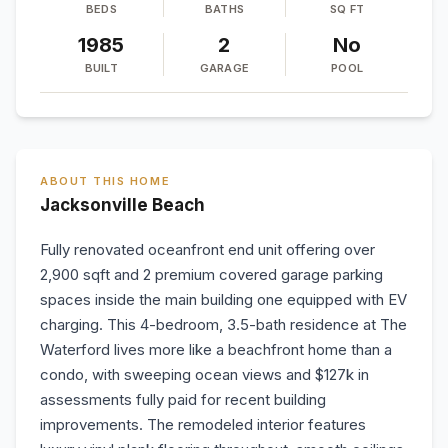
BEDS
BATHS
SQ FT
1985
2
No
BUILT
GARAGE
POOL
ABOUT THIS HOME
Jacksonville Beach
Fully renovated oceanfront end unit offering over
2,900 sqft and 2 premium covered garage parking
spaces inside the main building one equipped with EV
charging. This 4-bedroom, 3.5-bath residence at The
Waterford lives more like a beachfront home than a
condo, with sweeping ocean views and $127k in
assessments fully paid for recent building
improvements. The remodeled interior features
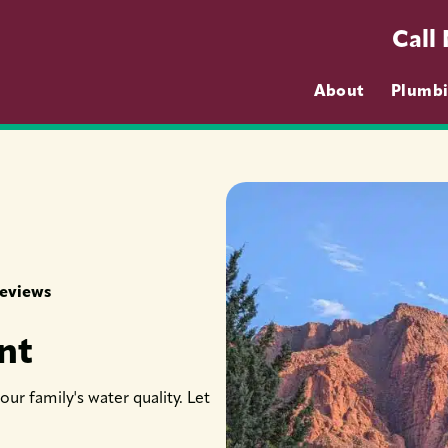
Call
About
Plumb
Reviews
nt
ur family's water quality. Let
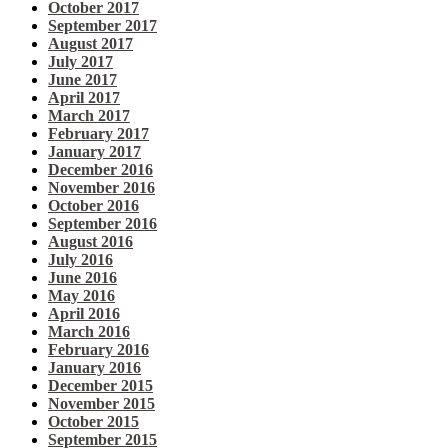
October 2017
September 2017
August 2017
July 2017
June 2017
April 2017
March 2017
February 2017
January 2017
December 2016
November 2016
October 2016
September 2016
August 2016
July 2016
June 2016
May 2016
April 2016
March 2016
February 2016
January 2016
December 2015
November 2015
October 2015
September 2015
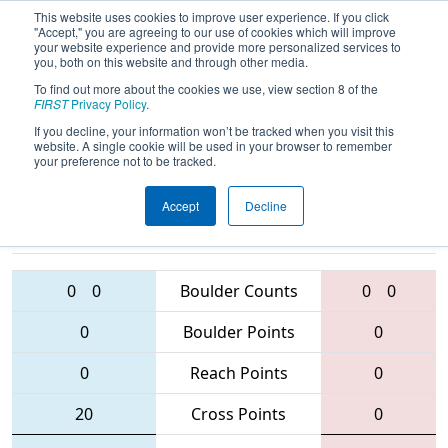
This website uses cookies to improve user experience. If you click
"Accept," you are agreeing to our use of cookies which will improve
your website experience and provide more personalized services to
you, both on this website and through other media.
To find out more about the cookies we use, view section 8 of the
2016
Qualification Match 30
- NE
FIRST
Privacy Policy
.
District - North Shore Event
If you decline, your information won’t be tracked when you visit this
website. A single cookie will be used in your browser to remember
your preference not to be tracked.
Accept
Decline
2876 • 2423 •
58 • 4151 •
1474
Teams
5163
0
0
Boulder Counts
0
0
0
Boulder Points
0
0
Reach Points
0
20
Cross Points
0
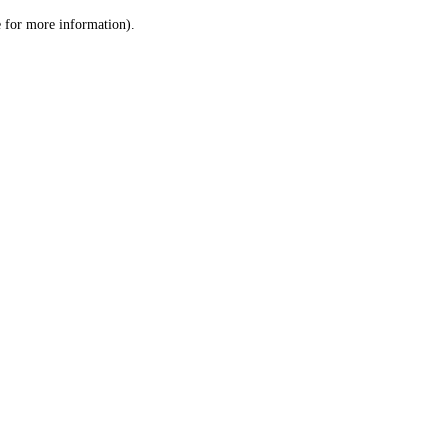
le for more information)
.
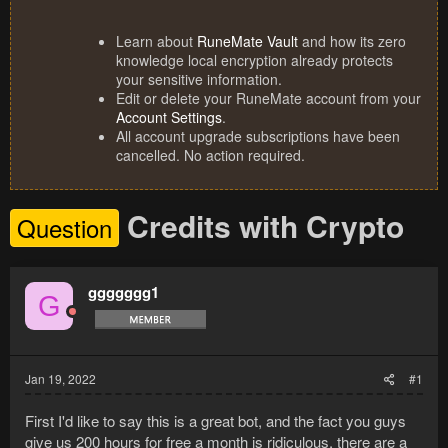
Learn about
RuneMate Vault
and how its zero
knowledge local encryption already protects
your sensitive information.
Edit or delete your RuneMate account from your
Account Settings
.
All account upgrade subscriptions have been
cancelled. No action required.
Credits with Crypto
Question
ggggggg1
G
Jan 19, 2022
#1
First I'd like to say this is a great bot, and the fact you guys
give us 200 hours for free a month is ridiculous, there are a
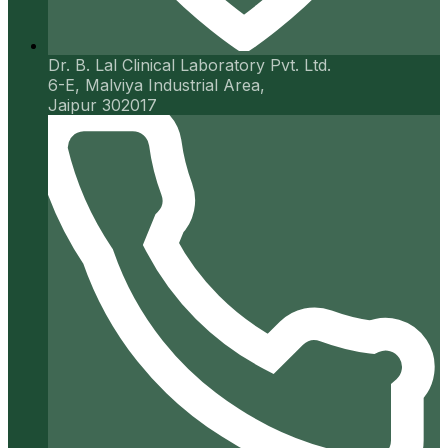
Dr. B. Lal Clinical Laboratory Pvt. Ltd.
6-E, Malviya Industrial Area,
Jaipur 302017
■ ■ ■ ■ ■ ■ ■
Scan the records above line by line, counting those where the word "will" appears, and give the count alone.

2